By Justin Kasprisin
On October 9, 2009, President Barack Obama was awarded the Nobel Peace Prize. His selection surprised many as he had only been in office for a few months, and some criticized the award as premature. While President Obama had worthy visions and respect around the world, he still had not acted on all of his promises.
In his will, Alfred Nobel wanted the award presented “to the person who shall have done the most or the best work for fraternity between nations, for the abolition or reduction of standing armies and for the holding and promotion of peace congresses.” Regardless of whether there is a single “act” that we can point to, there has undoubtedly been a change in the world based on President Obama’s election.

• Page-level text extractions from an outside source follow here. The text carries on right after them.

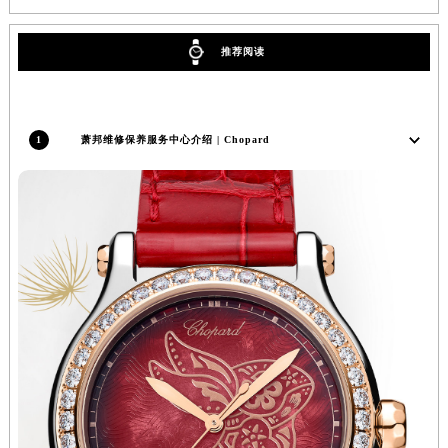
河南省焦作市解放区解放路萧邦售后服务中心（需提前预约）
河南省开封市鼓楼区中山路萧邦售后服务中心（需提前预约）
推荐阅读
河南省洛阳市西工区中州中路与解放路交叉口萧邦售后服务中心（需提前预约）
河南省漯河市源汇区交通路萧邦售后服务中心（需提前预约）
河南省南阳市宛城区范蠡东路与南都路交叉口萧邦售后服务中心（需提前预约）
1
萧邦维修保养服务中心介绍 | Chopard
河南省平顶山市卫东区建设路萧邦售后服务中心（需提前预约）
河南省濮阳市大华龙区开州路绿城路交叉口萧邦售后服务中心（需提前预约）
河南省三门峡市湖滨区和平路萧邦售后服务中心（需提前预约）
河南省商丘市梁园区神火大道萧邦售后服务中心（需提前预约）
河南省新乡市红旗区人民路萧邦售后服务中心（需提前预约）
河南省信阳市浉河区东方红大道萧邦售后服务中心（需提前预约）
河南省许昌市魏都区建安大道与八龙路交叉口萧邦售后服务中心（需提前预约）
河南省郑州市二七区民主路10号华润大厦29层2905室萧邦售后服务中心（需提前预约）
河南省周口市川汇区七一路萧邦售后服务中心（需提前预约）
河南省驻马店市驿城区乐山大道与置地大道交叉口萧邦售后服务中心（需提前预约）
湖北省鄂州市鄂城区文星大道萧邦售后服务中心（需提前预约）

The Pew Global Attitudes Project shows that other countries hold a much higher opinion of the United States in 2009 than in the previous years under President George W. Bush. President Obama may lack a specific act that can be lauded by his critics, but this early in his term, the discourse of the world has changed from one focusing on heightened threats of attack for noncompliance to a calmer approach. While President Obama has ensured military strength can still be used, he has come to the international stage with a new model of leadership which has defused international tensions which can lead to a more peaceful world.
Many individuals deserved to win this award. They have worked tirelessly to promote peace and to better the lives of people around the world, as columnist Nicholas Kristof describes. Many have shown tremendous acts of courage, including a twitterer’s suggestion of Zimbabwe’s Prime Minister Morgan Tsvangirai for standing up to a murderous dictator. There is no doubt that these individuals deserve the award. But maybe this year, after years of seeing increased tensions around the world, Alfred’s Nobel wanted to belong to someone who could deflate the anger and hostility among nations.
Maybe there was no greater act to promote peace than simply changing the tone.